Let's hypothesize that a shuttle goes up and a very serious flaw is detected. Let's say it bumps a meteor and incurs a serious gash. The craft is still stable but a section of the wing and the heat-resistant tiles are clearly damaged. Are they trying to tell us that they have no backup plan *at all*??
When they went to the moon, took their first spacewalk, etc., they knew they were pushing the envelope and could run into a catastrophe with loss of life because they were taking risks that had never been taken before. But this was something they'd sent up dozens of times and I would have assumed they would have anticipated this situation happening *sometime* and come up with a backup plan. Otherwise, what were they thinking sending up teachers and congressmen, poster children for diversity and the sort? Seems darned irresponsible for them to send up a ship that they can't retrieve if it gets anything beyond minimal damage.

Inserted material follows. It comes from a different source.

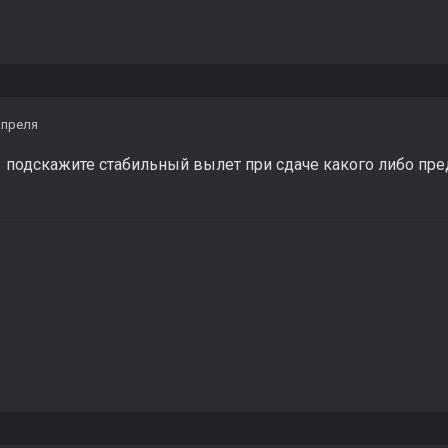
апреля
 подскажите стабильный вылет при сдаче какого либо пред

You can criticize all you want about the whistleblowers who complain about cutting corners on safety regs but, it doesn't cost money to have contingency plans in place should an event happen which the odds say was going to happen at some point. What I'm learning is that NASA had none for this and that's as startling to discover as the ship itself disintegrating on Saturday.
It certainly seems to be pointing in this direction. I keep saying wait until all the facts come out, but the more facts that do come out keep pointing to this conclusion.